──────── DATA FOR THE TASK ────────

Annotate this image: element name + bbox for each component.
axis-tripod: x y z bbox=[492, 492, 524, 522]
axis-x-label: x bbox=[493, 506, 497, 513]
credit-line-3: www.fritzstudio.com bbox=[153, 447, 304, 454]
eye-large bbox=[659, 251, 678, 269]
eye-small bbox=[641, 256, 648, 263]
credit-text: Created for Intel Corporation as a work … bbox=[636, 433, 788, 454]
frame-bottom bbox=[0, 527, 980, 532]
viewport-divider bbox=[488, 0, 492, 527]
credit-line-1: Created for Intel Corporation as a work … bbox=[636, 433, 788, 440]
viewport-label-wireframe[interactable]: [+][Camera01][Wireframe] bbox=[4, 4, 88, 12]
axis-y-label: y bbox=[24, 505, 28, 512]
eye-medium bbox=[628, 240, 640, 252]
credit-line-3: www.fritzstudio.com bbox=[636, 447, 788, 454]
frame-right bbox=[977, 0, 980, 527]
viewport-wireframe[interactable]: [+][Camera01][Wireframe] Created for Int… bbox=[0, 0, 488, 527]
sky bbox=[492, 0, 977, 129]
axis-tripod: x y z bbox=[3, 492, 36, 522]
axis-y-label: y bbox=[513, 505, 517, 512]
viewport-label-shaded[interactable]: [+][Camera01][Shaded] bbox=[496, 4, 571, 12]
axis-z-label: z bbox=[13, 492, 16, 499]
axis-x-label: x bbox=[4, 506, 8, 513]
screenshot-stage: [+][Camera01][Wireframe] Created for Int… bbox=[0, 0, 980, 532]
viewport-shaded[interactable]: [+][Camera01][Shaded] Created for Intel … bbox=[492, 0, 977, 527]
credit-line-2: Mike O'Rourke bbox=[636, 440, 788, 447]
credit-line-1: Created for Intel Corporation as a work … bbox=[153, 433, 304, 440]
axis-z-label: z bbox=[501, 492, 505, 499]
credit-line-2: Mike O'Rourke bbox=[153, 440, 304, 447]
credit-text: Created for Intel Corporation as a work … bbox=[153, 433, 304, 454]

────────

TASK BRIEF:
Copy the records above exactly as written.

EXPECTED ANSWER:
Annotate this image: element name + bbox for each component.
axis-tripod: x y z bbox=[492, 492, 524, 522]
axis-x-label: x bbox=[493, 506, 497, 513]
credit-line-3: www.fritzstudio.com bbox=[153, 447, 304, 454]
eye-large bbox=[659, 251, 678, 269]
eye-small bbox=[641, 256, 648, 263]
credit-text: Created for Intel Corporation as a work … bbox=[636, 433, 788, 454]
frame-bottom bbox=[0, 527, 980, 532]
viewport-divider bbox=[488, 0, 492, 527]
credit-line-1: Created for Intel Corporation as a work … bbox=[636, 433, 788, 440]
viewport-label-wireframe[interactable]: [+][Camera01][Wireframe] bbox=[4, 4, 88, 12]
axis-y-label: y bbox=[24, 505, 28, 512]
eye-medium bbox=[628, 240, 640, 252]
credit-line-3: www.fritzstudio.com bbox=[636, 447, 788, 454]
frame-right bbox=[977, 0, 980, 527]
viewport-wireframe[interactable]: [+][Camera01][Wireframe] Created for Int… bbox=[0, 0, 488, 527]
sky bbox=[492, 0, 977, 129]
axis-tripod: x y z bbox=[3, 492, 36, 522]
axis-y-label: y bbox=[513, 505, 517, 512]
viewport-label-shaded[interactable]: [+][Camera01][Shaded] bbox=[496, 4, 571, 12]
axis-z-label: z bbox=[13, 492, 16, 499]
axis-x-label: x bbox=[4, 506, 8, 513]
screenshot-stage: [+][Camera01][Wireframe] Created for Int… bbox=[0, 0, 980, 532]
viewport-shaded[interactable]: [+][Camera01][Shaded] Created for Intel … bbox=[492, 0, 977, 527]
credit-line-2: Mike O'Rourke bbox=[636, 440, 788, 447]
credit-line-1: Created for Intel Corporation as a work … bbox=[153, 433, 304, 440]
axis-z-label: z bbox=[501, 492, 505, 499]
credit-line-2: Mike O'Rourke bbox=[153, 440, 304, 447]
credit-text: Created for Intel Corporation as a work … bbox=[153, 433, 304, 454]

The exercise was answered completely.